A new computer system at The California Department of Fair Employment and Housing has contributed to a filing backlog of complaints, according to a report by The Sacramento Bee.

Implemented last year, the HoudiniEsq system was intended to automate the process for those who filed complaints about job or housing discrimination.

But investigators at Fair Employment and Housing complained the off-the-shelf, case-management software was developed for lawyers, not state investigators.

"It was never made for us, you could tell," former Fair Employment and Housing investigator Ernie Herrera, who recently retired, told The Sacramento Bee. "It was made for lawyers. It asked us about minutes and billable hours, for example, things that we don’t do."

The state paid $738,000 for HoudiniEsq, which was manufactured by North Carolina-based company Logic Bit Software LLC. California launched the software July 30, 2012, and the  federal Department of Housing and Urban Development (HUD) began noticing problems the following September.

Working around the system and dealing with glitches slowed down work. For the year ending June 30, 2013, just 10 percent of the 466 residential discrimination cases closed by the Fair Employment and Housing were completed within the federal government’s 100-day guideline, down from 37 percent in 2011-12. The federal government’s goal is that half of the cases be investigated and closed within that time.

Adding to he inefficiency woes, the state launched an online filing feature that resulted in a record 24,000 discrimination complaints in 2012-13. The previous high was 20,000 complaints.

Fair and Employment and Housing Director Phyllis Cheng acknowledged adapting to the new system had been challenging, but she said a change was needed before the old system fell apart. She said efficiency with Houdini had begun to improve.

"I feel for them," Cheng told The Sacramento Bee, regarding the employees and their complaints.  "Furloughs, hiring freezes, all while starting the new system. It was so much."

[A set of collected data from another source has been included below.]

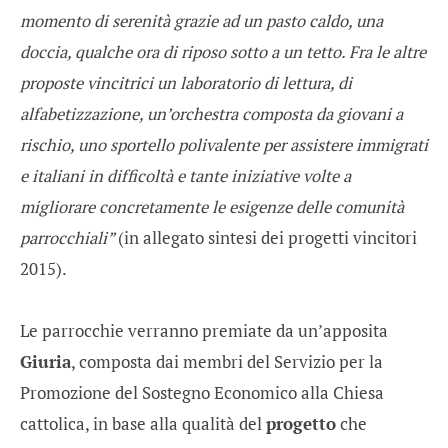
momento di serenità grazie ad un pasto caldo, una
doccia, qualche ora di riposo sotto a un tetto. Fra le altre
proposte vincitrici un laboratorio di lettura, di
alfabetizzazione, un’orchestra composta da giovani a
rischio, uno sportello polivalente per assistere immigrati
e italiani in difficoltà e tante iniziative volte a
migliorare concretamente le esigenze delle comunità
parrocchiali”
(in allegato sintesi dei progetti vincitori
2015).
Le parrocchie verranno premiate da un’apposita
Giuria
, composta dai membri del Servizio per la
Promozione del Sostegno Economico alla Chiesa
cattolica, in base alla qualità del
progetto
che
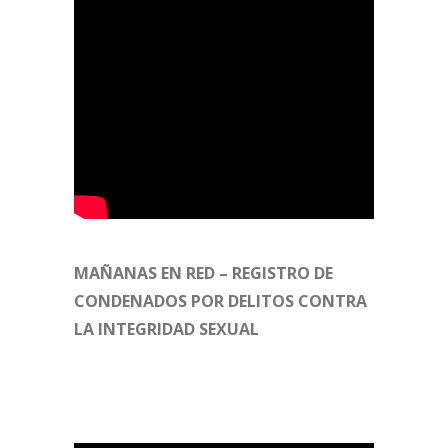
MAÑANAS EN RED – REGISTRO DE
CONDENADOS POR DELITOS CONTRA
LA INTEGRIDAD SEXUAL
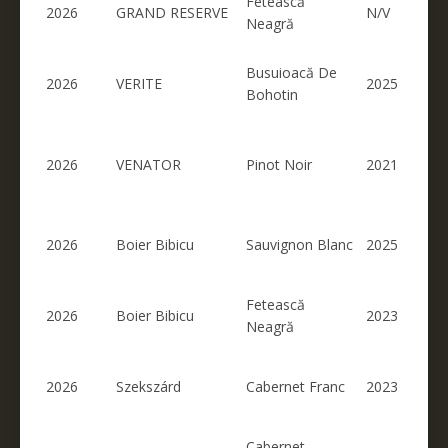
Fetească
2026
GRAND RESERVE
N/V
Neagră
Busuioacă De
2026
VERITE
2025
Bohotin
2026
VENATOR
Pinot Noir
2021
2026
Boier Bibicu
Sauvignon Blanc
2025
Fetească
2026
Boier Bibicu
2023
Neagră
2026
Szekszárd
Cabernet Franc
2023
Cabernet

In an April assessment of the system, HUD found that the process "does not provide the types of detailed case activity notes that the former system provided," and nearly a quarter of cases closed between July 2012 and February 2013 "were either incomplete or inaccurate."

The growing pains of using the new system could be ending. New employees have been hired to replace the nearly 50 individuals who have left the Fair Employment and Housing Department in the past six years, and HUD this month complimented the department for a 600 percent increase in case closures between August and September.